McGinnis concluded, "The faculty, staff, administration and students have been the focus of our lives for so long, that it is hard to imagine life without them. After spending the last four years of my life here, I have grown into a person that I am proud to be today, and I know that River Falls has played a huge role in that."

In the fall, McGinnis will attend UW-Madison to pursue a master's degree in life science communication. He career goals include agricultural broadcasting and education.

Hendrickson's speech, "Lessons Learned," highlighted the values of a university education including the learning that is accomplished outside of the formal classroom. She compared the university experience with travel and exploration. "It's hard to describe the journey of college," Hendrickson said. "Only after the journey do we see the effect." She cited a list of lessons outside of the classroom, including the benefits of residence hall life, the embracement of diversity, the importance of agreeing to disagree and the futility of anger as a response.

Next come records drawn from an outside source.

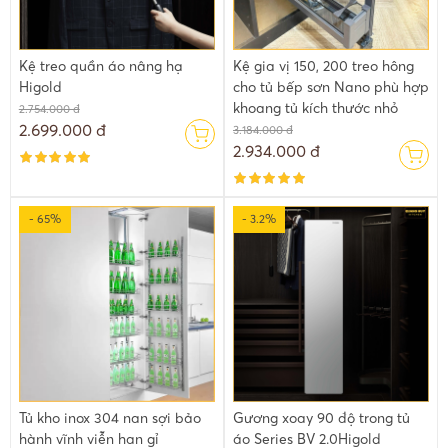
Kệ treo quần áo nâng hạ
Kệ gia vị 150, 200 treo hông
Higold
cho tủ bếp sơn Nano phù hợp
khoang tủ kích thước nhỏ
2.754.000 đ
2.699.000 đ
3.184.000 đ
2.934.000 đ
- 65%
- 3.2%
Tủ kho inox 304 nan sợi bảo
Gương xoay 90 độ trong tủ
hành vĩnh viễn han gỉ
áo Series BV 2.0Higold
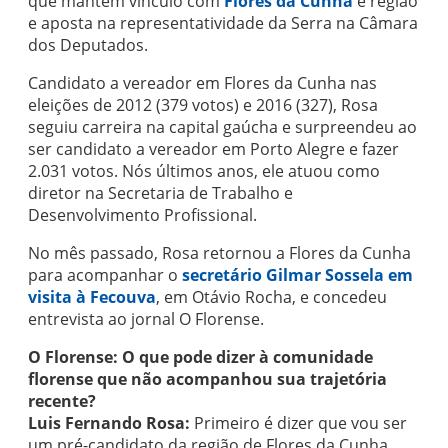
que mantém vínculo com
Flores da Cunha
e região
e aposta na representatividade da Serra na Câmara
dos Deputados.
Candidato a vereador em Flores da Cunha nas
eleições de 2012 (379 votos) e 2016 (327), Rosa
seguiu carreira na capital gaúcha e surpreendeu ao
ser candidato a vereador em Porto Alegre e fazer
2.031 votos. Nós últimos anos, ele atuou como
diretor na Secretaria de Trabalho e
Desenvolvimento Profissional.
No mês passado, Rosa retornou a Flores da Cunha
para acompanhar o
secretário Gilmar Sossela em
visita à Fecouva
, em Otávio Rocha, e concedeu
entrevista ao jornal O Florense.
O Florense: O que pode dizer à comunidade
florense que não acompanhou sua trajetória
recente?
Luis Fernando Rosa:
Primeiro é dizer que vou ser
um pré-candidato da região de Flores da Cunha,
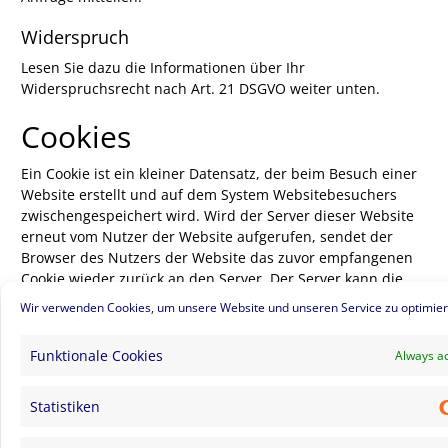
Widerspruch
Lesen Sie dazu die Informationen über Ihr
Widerspruchsrecht nach Art. 21 DSGVO weiter unten.
Cookies
Ein Cookie ist ein kleiner Datensatz, der beim Besuch einer
Website erstellt und auf dem System Websitebesuchers
zwischengespeichert wird. Wird der Server dieser Website
erneut vom Nutzer der Website aufgerufen, sendet der
Browser des Nutzers der Website das zuvor empfangenen
Cookie wieder zurück an den Server. Der Server kann die
durch dieses Verfahren erhaltenen Informationen
Wir verwenden Cookies, um unsere Website und unseren Service zu optimier
auswerten. Durch Cookies kann insbesondere das
Navigieren auf einer Website erleichtert werden.
Funktionale Cookies
Always ac
Ausführliche Informationen zum Thema Cookies, und
welche Cookies auf dieser Website zu welchem Zweck im
Statistiken
Einsatz sind, können Sie jederzeit in den Cookie-
Einstellungen aufrufen.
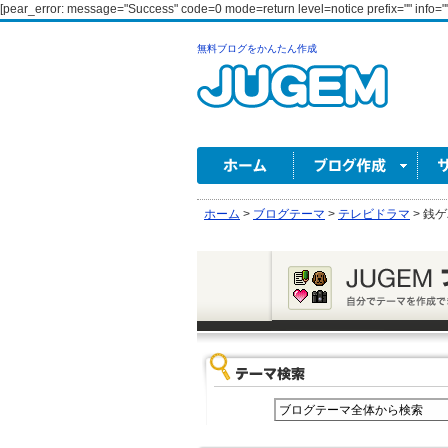
[pear_error: message="Success" code=0 mode=return level=notice prefix="" info=""
無料ブログをかんたん作成
ホーム
>
ブログテーマ
>
テレビドラマ
>
銭ゲ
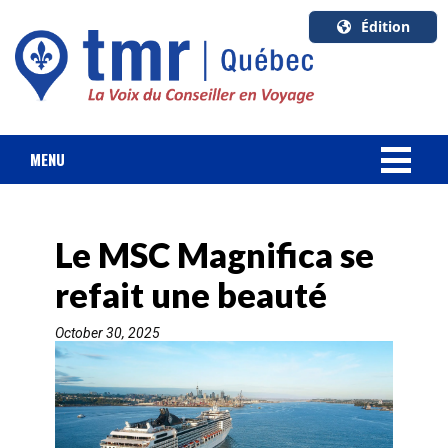
Édition
U.S.A.
English
Canada
English
MENU
Canada
NOUVELLES
Quebec
Français
Le MSC Magnifica se
FORFAIT VACANCES
refait une beauté
CROISIÈRES
October 30, 2025
HOTELS & RESORTS
DESTINATIONS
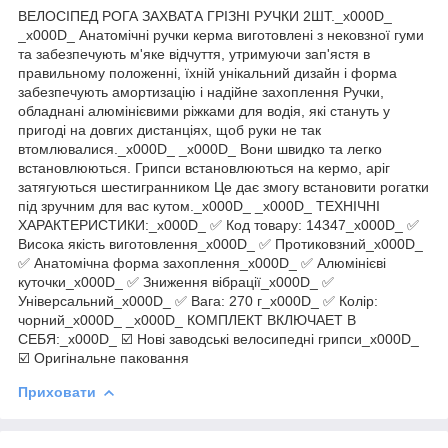
ВЕЛОСІПЕД РОГА ЗАХВАТА ГРІЗНІ РУЧКИ 2ШТ._x000D_
_x000D_ Анатомічні ручки керма виготовлені з нековзної гуми
та забезпечують м'яке відчуття, утримуючи зап'ястя в
правильному положенні, їхній унікальний дизайн і форма
забезпечують амортизацію і надійне захоплення Ручки,
обладнані алюмінієвими ріжками для водія, які стануть у
пригоді на довгих дистанціях, щоб руки не так
втомлювалися._x000D_ _x000D_ Вони швидко та легко
встановлюються. Грипси встановлюються на кермо, аріг
затягуються шестигранником Це дає змогу встановити рогатки
під зручним для вас кутом._x000D_ _x000D_ ТЕХНІЧНІ
ХАРАКТЕРИСТИКИ:_x000D_ ✅ Код товару: 14347_x000D_ ✅
Висока якість виготовлення_x000D_ ✅ Протиковзний_x000D_
✅ Анатомічна форма захоплення_x000D_ ✅ Алюмінієві
куточки_x000D_ ✅ Зниження вібрації_x000D_ ✅
Універсальний_x000D_ ✅ Вага: 270 г_x000D_ ✅ Колір:
чорний_x000D_ _x000D_ КОМПЛЕКТ ВКЛЮЧАЕТ В
СЕБЯ:_x000D_ ☑️ Нові заводські велосипедні грипси_x000D_
☑️ Оригінальне паковання
Приховати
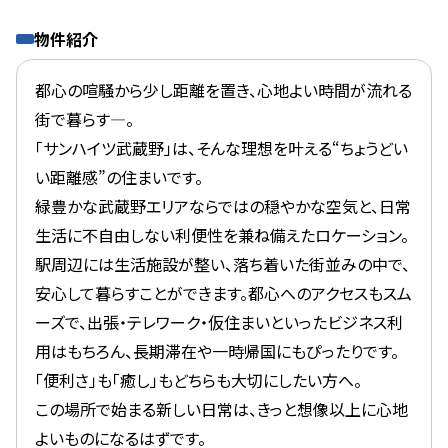
物件紹介
都心の喧騒から少し距離を置き、心地よい時間が流れる
街で暮らす―。
「サンハイツ武蔵野」は、そんな理想を叶える“ちょうどい
い距離感”の住まいです。
緑豊かな武蔵野エリアならではの穏やかな空気と、日常
生活に不自由しない利便性を兼ね備えたロケーション。
駅周辺には生活施設が整い、落ち着いた街並みの中で、
安心して暮らすことができます。都心へのアクセスもスム
ーズで、出張・テレワーク・仮住まいといったビジネス利
用はもちろん、長期滞在や一時帰国にもぴったりです。
「便利さ」も「癒し」もどちらも大切にしたい方へ。
この場所で始まる新しい日常は、きっと想像以上に心地
よいものになるはずです。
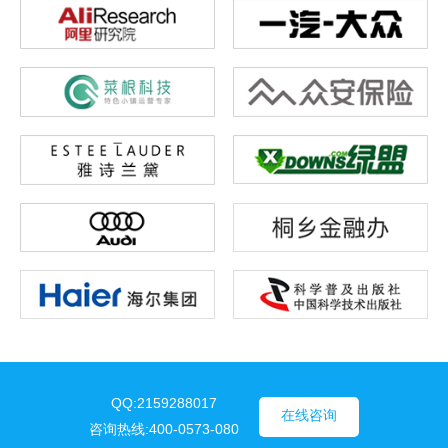
QQ:2159288017
在线咨询
咨询热线:400-0573-080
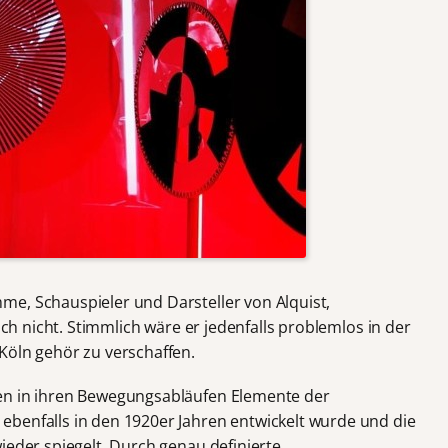
me, Schauspieler und Darsteller von Alquist,
sich nicht. Stimmlich wäre er jedenfalls problemlos in der
Köln gehör zu verschaffen.
en in ihren Bewegungsabläufen Elemente der
benfalls in den 1920er Jahren entwickelt wurde und die
ieder spiegelt. Durch genau definierte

"You should have your own opinions, but don't force them," she said. "It's much better to disagree with respect and understanding."

Hendrickson concluded with a reading from Dr. Suess' "Oh the Places You'll Go."

"Congratulations! Today is your day, you're off to great places, you're off and away. You have brains in your head, you have feet in your shoes, you can steer yourself in any direction you choose. You're on your own and you know what you know, and you are the guy who'll decide where to go. So be sure where you step, step with care and great tact, and remember that life's a great balancing act. Just never forget to be dexterous and deft, and never mix up your right foot with your left."

This fall Hendrickson will attend the University of Minnesota Medical School. "I am grateful for all of the wonderful experiences I have had here at UW-RF and for how well prepared I am for a future in the medical sciences."